Indian Tribe Can Revisit Nuclear Storage Plan

     SALT LAKE CITY (CN) – The Skull Valley Goshute Indian Tribe and a group of utility companies may revisit their plan to develop a commercial spent fuel storage facility in Utah’s west desert, a federal judge ruled.




     Judge David M. Ebel vacated decisions by the U.S. Department of Interior that had blocked construction of the proposed Tooele County facility and remanded Private Fuel Storage’s right-of-way application and lease of tribal land to for further consideration.
     The Goshute tribe had agreed to lease land to Private Fuel as a long-term solution.
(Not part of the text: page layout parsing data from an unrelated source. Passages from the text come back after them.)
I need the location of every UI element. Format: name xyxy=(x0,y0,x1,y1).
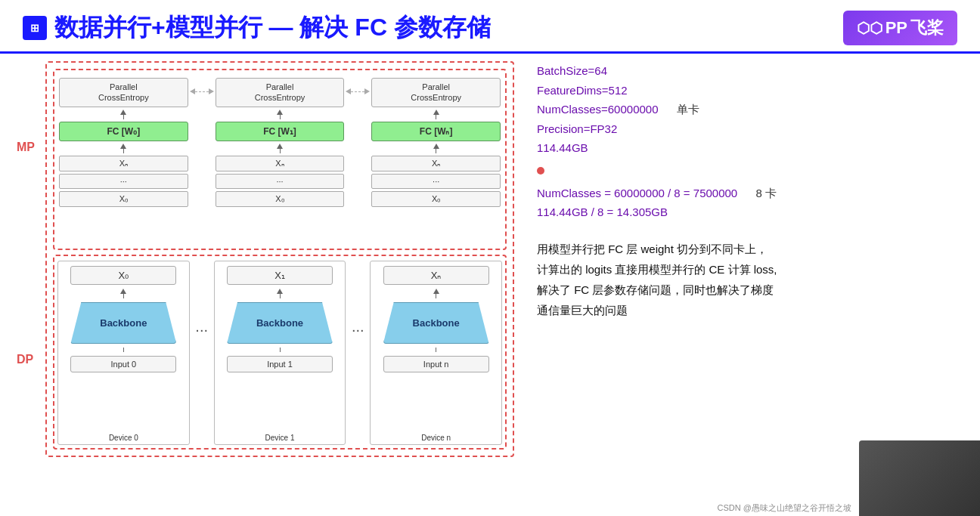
mp-device-1: ParallelCrossEntropy FC [W₁] Xₙ xyxy=(214,75,346,210)
arrow-head-0 xyxy=(120,110,126,115)
v-arrow-fc-0 xyxy=(120,144,126,153)
video-thumbnail xyxy=(859,440,980,516)
input-n: Input n xyxy=(383,356,489,372)
backbone-0: Backbone xyxy=(70,302,176,344)
dots-box-0: ··· xyxy=(59,174,188,189)
stat-numclasses: NumClasses=60000000 单卡 xyxy=(537,100,957,119)
header-title-area: ⊞ 数据并行+模型并行 — 解决 FC 参数存储 xyxy=(23,11,491,45)
stat2-unit-8: 8 卡 xyxy=(755,187,777,199)
arrow-line-n xyxy=(436,115,436,119)
dp-device-0: X₀ Backbone Input 0 Device 0 xyxy=(57,261,190,445)
v-arrow-1 xyxy=(277,110,283,119)
parallel-crossentropy-0: ParallelCrossEntropy xyxy=(59,78,188,107)
mp-devices-row: ParallelCrossEntropy FC [W₀] Xₙ xyxy=(57,75,502,246)
dp-v-arrow-1 xyxy=(277,289,283,298)
dashed-line-0 xyxy=(195,91,209,92)
v-arrow-fc-1 xyxy=(277,144,283,153)
horiz-dashed-1 xyxy=(346,88,370,94)
x0-dp-label: X₀ xyxy=(70,266,176,285)
stat-precision: Precision=FP32 xyxy=(537,119,957,139)
dp-arrow-line-1 xyxy=(280,294,281,298)
stat-numclasses-text: NumClasses=60000000 xyxy=(537,103,659,116)
watermark: CSDN @愚味之山绝望之谷开悟之坡 xyxy=(718,502,851,514)
dp-dots-0: ··· xyxy=(193,261,211,338)
dp-dots-1: ··· xyxy=(349,261,367,338)
main-content: MP DP ParallelCrossEntropy xyxy=(0,54,980,516)
backbone-1: Backbone xyxy=(227,302,333,344)
logo-text: 飞桨 xyxy=(910,17,944,39)
dots-box-n: ··· xyxy=(371,174,501,189)
stat2-numclasses-text: NumClasses = 60000000 / 8 = 7500000 xyxy=(537,187,737,199)
dp-arrow-line-n xyxy=(436,294,436,298)
arrow-between-0-1 xyxy=(190,75,214,94)
dp-device-1: X₁ Backbone Input 1 Device 1 xyxy=(214,261,346,445)
device-1-label: Device 1 xyxy=(265,434,295,442)
x0-box-0: X₀ xyxy=(59,191,188,207)
dp-devices-row: X₀ Backbone Input 0 Device 0 xyxy=(57,261,502,445)
logo-prefix: PP xyxy=(885,18,907,38)
mp-section: ParallelCrossEntropy FC [W₀] Xₙ xyxy=(53,69,507,250)
x0-box-1: X₀ xyxy=(216,191,345,207)
stat-batchsize: BatchSize=64 xyxy=(537,61,957,81)
dp-label: DP xyxy=(17,353,33,366)
arrow-between-1-dots xyxy=(346,75,370,94)
dp-v-arrow-0 xyxy=(120,289,126,298)
header-icon: ⊞ xyxy=(23,16,47,40)
dp-arrow-line-bb-0 xyxy=(123,348,124,352)
xn-box-1: Xₙ xyxy=(216,156,345,171)
parallel-crossentropy-n: ParallelCrossEntropy xyxy=(371,78,501,107)
parallel-crossentropy-1: ParallelCrossEntropy xyxy=(216,78,345,107)
dp-arrow-line-0 xyxy=(123,294,124,298)
page-title: 数据并行+模型并行 — 解决 FC 参数存储 xyxy=(54,11,491,45)
dots-box-1: ··· xyxy=(216,174,345,189)
arrow-line-1 xyxy=(280,115,281,119)
header: ⊞ 数据并行+模型并行 — 解决 FC 参数存储 ⬡⬡ PP 飞桨 xyxy=(0,0,980,54)
v-arrow-0 xyxy=(120,110,126,119)
dp-arrow-line-bb-1 xyxy=(280,348,281,352)
arr-l-1 xyxy=(346,88,351,94)
arr-r-1 xyxy=(364,88,370,94)
dp-v-arrow-bb-n xyxy=(436,348,436,352)
description-text: 用模型并行把 FC 层 weight 切分到不同卡上， 计算出的 logits … xyxy=(537,239,957,320)
arrow-head-n xyxy=(433,110,439,115)
dp-arrow-head-0 xyxy=(120,289,126,294)
fc-wn-box: FC [Wₙ] xyxy=(371,122,501,141)
stat2-numclasses: NumClasses = 60000000 / 8 = 7500000 8 卡 xyxy=(537,184,957,203)
arr-r-0 xyxy=(209,88,214,94)
xn-dp-label: Xₙ xyxy=(383,266,489,285)
dp-v-arrow-bb-1 xyxy=(280,348,281,352)
arrow-line-0 xyxy=(123,115,124,119)
arrow-head-fc-0 xyxy=(120,144,126,149)
stats-block-1: BatchSize=64 FeatureDims=512 NumClasses=… xyxy=(537,61,957,158)
arr-l-0 xyxy=(190,88,195,94)
dp-v-arrow-n xyxy=(433,289,439,298)
diagram-area: MP DP ParallelCrossEntropy xyxy=(15,61,514,509)
device-n-label: Device n xyxy=(421,434,451,442)
x1-dp-label: X₁ xyxy=(227,266,333,285)
arrow-head-fc-1 xyxy=(277,144,283,149)
logo-icon: ⬡⬡ xyxy=(857,19,882,37)
v-arrow-n xyxy=(433,110,439,119)
fc-w1-box: FC [W₁] xyxy=(216,122,345,141)
stats-block-2: NumClasses = 60000000 / 8 = 7500000 8 卡 … xyxy=(537,184,957,222)
dp-arrow-head-n xyxy=(433,289,439,294)
logo-area: ⬡⬡ PP 飞桨 xyxy=(843,11,957,45)
dp-arrow-line-bb-n xyxy=(436,348,436,352)
input-1: Input 1 xyxy=(227,356,333,372)
stat-gb: 114.44GB xyxy=(537,138,957,158)
stat2-gb: 114.44GB / 8 = 14.305GB xyxy=(537,202,957,222)
arrow-line-fc-0 xyxy=(123,149,124,153)
dp-section: X₀ Backbone Input 0 Device 0 xyxy=(53,255,507,450)
mp-label: MP xyxy=(17,141,35,154)
xn-box-0: Xₙ xyxy=(59,156,188,171)
dp-v-arrow-bb-0 xyxy=(123,348,124,352)
x0-box-n: X₀ xyxy=(371,191,501,207)
device-0-label: Device 0 xyxy=(109,434,138,442)
stat-unit-single: 单卡 xyxy=(677,103,699,116)
dashed-line-1 xyxy=(351,91,364,92)
input-0: Input 0 xyxy=(70,356,176,372)
outer-diagram-box: ParallelCrossEntropy FC [W₀] Xₙ xyxy=(45,61,514,457)
stat-featuredims: FeatureDims=512 xyxy=(537,81,957,100)
xn-box-n: Xₙ xyxy=(371,156,501,171)
dp-device-n: Xₙ Backbone Input n Device n xyxy=(370,261,502,445)
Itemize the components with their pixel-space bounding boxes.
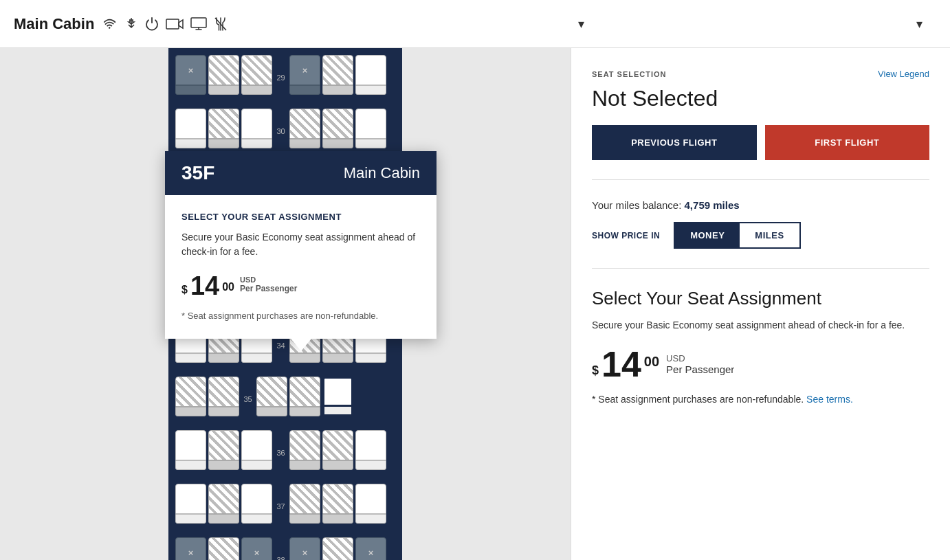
seats-right-30 (289, 109, 386, 148)
right-price-per: Per Passenger (666, 363, 734, 375)
svg-rect-0 (166, 19, 179, 29)
popup-price-cents: 00 (222, 281, 234, 293)
see-terms-link[interactable]: See terms. (806, 394, 853, 405)
seats-left-30 (175, 109, 272, 148)
seat-row-37: 37 (168, 477, 402, 530)
popup-description: Secure your Basic Economy seat assignmen… (181, 230, 420, 259)
show-price-label: SHOW PRICE IN (592, 231, 660, 240)
seat-map-container[interactable]: × 29 × (0, 48, 571, 560)
seat-35f[interactable] (322, 377, 353, 416)
seat-row-36: 36 (168, 423, 402, 477)
usb-icon (124, 16, 138, 32)
seat-36e[interactable] (322, 430, 353, 470)
seat-36c[interactable] (241, 430, 272, 470)
seat-37d[interactable] (289, 484, 320, 524)
seat-selection-label: SEAT SELECTION (592, 70, 667, 78)
miles-balance-value: 4,759 miles (685, 199, 740, 211)
popup-currency: USD (240, 276, 297, 284)
seat-38b[interactable] (208, 537, 239, 560)
seat-37e[interactable] (322, 484, 353, 524)
seat-36b[interactable] (208, 430, 239, 470)
seat-row-30: 30 (168, 102, 402, 155)
seat-row-29: × 29 × (168, 48, 402, 102)
aisle-35: 35 (239, 390, 256, 403)
wifi-icon (102, 16, 118, 32)
miles-section: Your miles balance: 4,759 miles SHOW PRI… (592, 199, 929, 269)
header: Main Cabin (0, 0, 950, 48)
seat-36a[interactable] (175, 430, 206, 470)
seat-35b[interactable] (208, 377, 239, 416)
header-left: Main Cabin (14, 15, 584, 33)
seat-selection-header: SEAT SELECTION View Legend (592, 69, 929, 79)
popup-note: * Seat assignment purchases are non-refu… (181, 310, 420, 322)
popup-cabin-type: Main Cabin (344, 164, 420, 182)
seat-36d[interactable] (289, 430, 320, 470)
seat-38f[interactable]: × (355, 537, 386, 560)
header-chevron-down[interactable]: ▾ (578, 16, 584, 32)
seat-29f[interactable] (355, 55, 386, 95)
right-panel: SEAT SELECTION View Legend Not Selected … (571, 48, 950, 560)
first-flight-button[interactable]: FIRST FLIGHT (765, 125, 930, 160)
aisle-29: 29 (272, 68, 289, 82)
seat-29d[interactable]: × (289, 55, 320, 95)
seat-37a[interactable] (175, 484, 206, 524)
seat-29a[interactable]: × (175, 55, 206, 95)
popup-price-display: $ 14 00 USD Per Passenger (181, 273, 420, 299)
seat-35a[interactable] (175, 377, 206, 416)
seat-30b[interactable] (208, 109, 239, 148)
seat-row-38: × × 38 × (168, 530, 402, 560)
seat-35d[interactable] (256, 377, 287, 416)
right-price-unit-block: 00 (644, 354, 659, 377)
previous-flight-button[interactable]: PREVIOUS FLIGHT (592, 125, 757, 160)
seat-29e[interactable] (322, 55, 353, 95)
right-price-cents: 00 (644, 354, 659, 370)
aisle-37: 37 (272, 497, 289, 511)
miles-balance-label: Your miles balance: (592, 199, 681, 211)
assignment-title: Select Your Seat Assignment (592, 288, 929, 309)
assignment-section: Select Your Seat Assignment Secure your … (592, 288, 929, 539)
header-right-chevron[interactable]: ▾ (916, 16, 923, 32)
seat-30a[interactable] (175, 109, 206, 148)
seat-38d[interactable]: × (289, 537, 320, 560)
right-price-display: $ 14 00 USD Per Passenger (592, 346, 929, 382)
seat-37f[interactable] (355, 484, 386, 524)
seats-right-37 (289, 484, 386, 524)
seat-38e[interactable] (322, 537, 353, 560)
aisle-38: 38 (272, 550, 289, 560)
main-content: × 29 × (0, 48, 950, 560)
monitor-icon (190, 16, 207, 32)
miles-balance: Your miles balance: 4,759 miles (592, 199, 929, 211)
popup-seat-number: 35F (181, 162, 214, 184)
amenities-icons (102, 16, 228, 32)
seat-30c[interactable] (241, 109, 272, 148)
right-price-dollar: $ (592, 363, 599, 378)
seats-left-35 (175, 377, 239, 416)
seat-37b[interactable] (208, 484, 239, 524)
seats-left-37 (175, 484, 272, 524)
no-food-icon (214, 16, 228, 32)
right-note: * Seat assignment purchases are non-refu… (592, 393, 929, 407)
money-toggle-button[interactable]: MONEY (675, 223, 740, 247)
seat-30e[interactable] (322, 109, 353, 148)
seat-38a[interactable]: × (175, 537, 206, 560)
seat-35e[interactable] (289, 377, 320, 416)
flight-buttons: PREVIOUS FLIGHT FIRST FLIGHT (592, 125, 929, 160)
seat-38c[interactable]: × (241, 537, 272, 560)
aisle-30: 30 (272, 122, 289, 135)
seat-29c[interactable] (241, 55, 272, 95)
seats-left-29: × (175, 55, 272, 95)
seat-selection-section: SEAT SELECTION View Legend Not Selected … (592, 69, 929, 180)
popup-arrow (291, 339, 311, 351)
seat-37c[interactable] (241, 484, 272, 524)
seat-36f[interactable] (355, 430, 386, 470)
price-toggle: MONEY MILES (674, 222, 800, 249)
miles-toggle-button[interactable]: MILES (740, 223, 799, 247)
seat-30d[interactable] (289, 109, 320, 148)
seats-right-29: × (289, 55, 386, 95)
seat-29b[interactable] (208, 55, 239, 95)
popup-per-passenger: Per Passenger (240, 284, 297, 293)
popup-body: SELECT YOUR SEAT ASSIGNMENT Secure your … (165, 195, 437, 339)
cabin-title: Main Cabin (14, 15, 94, 33)
seat-30f[interactable] (355, 109, 386, 148)
view-legend-link[interactable]: View Legend (878, 69, 929, 79)
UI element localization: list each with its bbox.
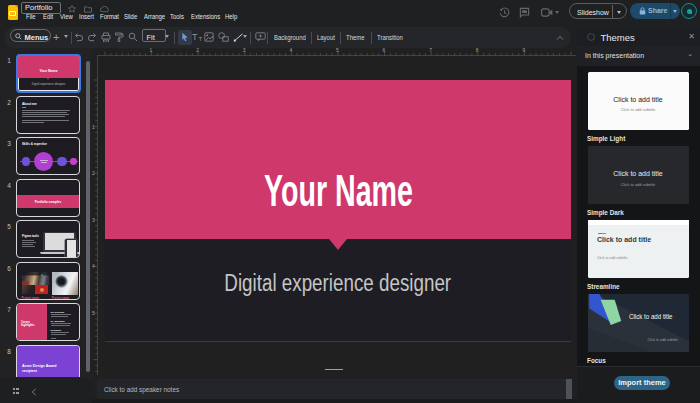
svg-text:T: T — [192, 32, 198, 41]
svg-text:T: T — [199, 36, 203, 42]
Private Fuel obtained a license from the Nuclear Regulatory Commission to build and operate the spent fuel storage facility near the U.S. Army’s Dugway Proving Ground.
     The waste would be transported via railway and, for the last 24 miles, by “heavy haul” trucks onto the Goshute land, Ebel said.
     However, the Interior’s Bureau of Land Management denied the consortium’s request for a right-of-way access to the land.
     Ebel called Interior’s decision to block Private Fuel’s request for right-of-way to build and operate a transport system on federal land “arbitrary and capricious, and an abuse of discretion.”
     The Department of Interior’s main concern was that Private Fuel would not be able to dismantle the storage facility after the lease was up.
     “[T]here is no evidence in the administrative record that [Private Fuel] could not physically dismantle the site and decommission the facility,” the judge’s 36-page answer states
     Ebel remanded both of Private Fuel’s applications to the Department of Interior for reconsideration.